One can utilize another Mapping to utilize a Facade Design Pattern to extract specific fields for BrazilP or IndiaP. A mapping between Canonical Data Model and the Country Specific Data Model would expose only the data required by that Company Code.

The above would ease the development challenges, time, enable modularization, minimize downtime due to Interface changes etc.

2. Restart Interfaces - Commit and Rollback

One important challenge during the construction of an Interface is to know when to Roll Back, save the Restore Point and resend the Records. How do you know when and how to fail an Interface?

Let me give an Example. I retrieve 3 records from Success Factors for posting to a SAP CATSDB Time Sheet Custom Interface. First record posted Successfully, Second one failed.As a result, the third record did not process. What is my Recovery Point? How do I set my Logical Unit of Work (LUW) for an Interface?

Compound Employee API is a critical common API used for all Data Transfer Operations in Success Factors. When the API is called, a Snapshot of the Employee is retrieved at that Query Time. There is a Date Time Stamp that comes for each Query as a part of the Payload called execution_timestamp. This is the exact time of retrieval of the Information from the SuccessFactors.

Design should be Simple, Easy to Understand and Maintain.
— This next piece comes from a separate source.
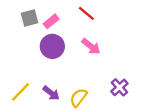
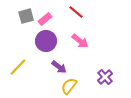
yellow line: (20, 92) -> (18, 67), moved
purple arrow: (51, 93) -> (59, 67), moved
Care should be taken not to Over Design or Over Simplify the Process as well. It should just address the Use Case as well as pass all possible Test Case scenarios.

That being said, in order to arrive at a Restore point, you should first define your LUW. You then save the Execution Time Stamp at the LUW level.

Simple formula to define LUW is sometimes at the Interface Level. Interface Level LUW means, if my Interface fails for any Record, I will Roll Back the whole set as if the Interface never ran. This means, if 1 out of 3 passed and 1 posting was successful, I will re-run for all 3. This is a much easier pattern.

Interface Level LUW (Start Over from the beginning upon Failure)

I will define 2 Process Properties called "Last Execution Time" and "Last Execution Time - Temp". "Last Execution Time" is the only one that I would choose to "Persist across Subsequent Executions" in BOOMI.

When a Process is Started, I will save the Last Time Run in the "Last Execution Time - Temp". In the Map, I will save the Execution_TimeStamp of the Compound Employee to the "Last Execution Time".

This way, if the Process is Success, the most recent time stamp is saved in the Process Property Automatically. The Compound Employee API retrieves data in Ascending Order and so the latest Time Stamp is saved for future runs.

If the Process Fails, I will Roll Back the Time from the "Last Execution Time - Temp". I will swap the "Last Execution Time" from "Last Execution Time - Temp". This is the reason why I save this in the first place.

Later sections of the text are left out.